**Description of the task**:
Write every entry out again, unchanged.

☆ ☆ ☆ ☆

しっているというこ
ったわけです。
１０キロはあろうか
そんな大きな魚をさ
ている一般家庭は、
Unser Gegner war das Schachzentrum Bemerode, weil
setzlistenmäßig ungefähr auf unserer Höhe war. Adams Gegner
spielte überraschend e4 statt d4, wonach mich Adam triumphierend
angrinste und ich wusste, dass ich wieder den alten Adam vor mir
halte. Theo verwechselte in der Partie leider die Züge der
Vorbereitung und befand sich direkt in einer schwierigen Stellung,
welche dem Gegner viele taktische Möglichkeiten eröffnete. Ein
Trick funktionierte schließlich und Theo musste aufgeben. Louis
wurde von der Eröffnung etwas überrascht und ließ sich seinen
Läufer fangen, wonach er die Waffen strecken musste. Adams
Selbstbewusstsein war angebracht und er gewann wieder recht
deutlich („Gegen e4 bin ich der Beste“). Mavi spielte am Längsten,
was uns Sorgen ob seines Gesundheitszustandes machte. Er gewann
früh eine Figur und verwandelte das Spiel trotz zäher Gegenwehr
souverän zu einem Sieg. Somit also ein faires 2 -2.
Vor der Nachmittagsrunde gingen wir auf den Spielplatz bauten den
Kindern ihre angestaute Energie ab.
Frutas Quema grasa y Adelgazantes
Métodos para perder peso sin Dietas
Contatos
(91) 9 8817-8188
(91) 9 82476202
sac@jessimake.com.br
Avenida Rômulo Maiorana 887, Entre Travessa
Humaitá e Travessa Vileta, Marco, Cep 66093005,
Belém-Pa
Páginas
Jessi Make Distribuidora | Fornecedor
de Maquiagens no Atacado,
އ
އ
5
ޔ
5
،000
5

☆ ☆ ☆ ☆

**Solved problem**:
しっているというこ
ったわけです。
１０キロはあろうか
そんな大きな魚をさ
ている一般家庭は、
Unser Gegner war das Schachzentrum Bemerode, weil
setzlistenmäßig ungefähr auf unserer Höhe war. Adams Gegner
spielte überraschend e4 statt d4, wonach mich Adam triumphierend
angrinste und ich wusste, dass ich wieder den alten Adam vor mir
halte. Theo verwechselte in der Partie leider die Züge der
Vorbereitung und befand sich direkt in einer schwierigen Stellung,
welche dem Gegner viele taktische Möglichkeiten eröffnete. Ein
Trick funktionierte schließlich und Theo musste aufgeben. Louis
wurde von der Eröffnung etwas überrascht und ließ sich seinen
Läufer fangen, wonach er die Waffen strecken musste. Adams
Selbstbewusstsein war angebracht und er gewann wieder recht
deutlich („Gegen e4 bin ich der Beste“). Mavi spielte am Längsten,
was uns Sorgen ob seines Gesundheitszustandes machte. Er gewann
früh eine Figur und verwandelte das Spiel trotz zäher Gegenwehr
souverän zu einem Sieg. Somit also ein faires 2 -2.
Vor der Nachmittagsrunde gingen wir auf den Spielplatz bauten den
Kindern ihre angestaute Energie ab.
Frutas Quema grasa y Adelgazantes
Métodos para perder peso sin Dietas
Contatos
(91) 9 8817-8188
(91) 9 82476202
sac@jessimake.com.br
Avenida Rômulo Maiorana 887, Entre Travessa
Humaitá e Travessa Vileta, Marco, Cep 66093005,
Belém-Pa
Páginas
Jessi Make Distribuidora | Fornecedor
de Maquiagens no Atacado,
އ
އ
5
ޔ
5
،000
5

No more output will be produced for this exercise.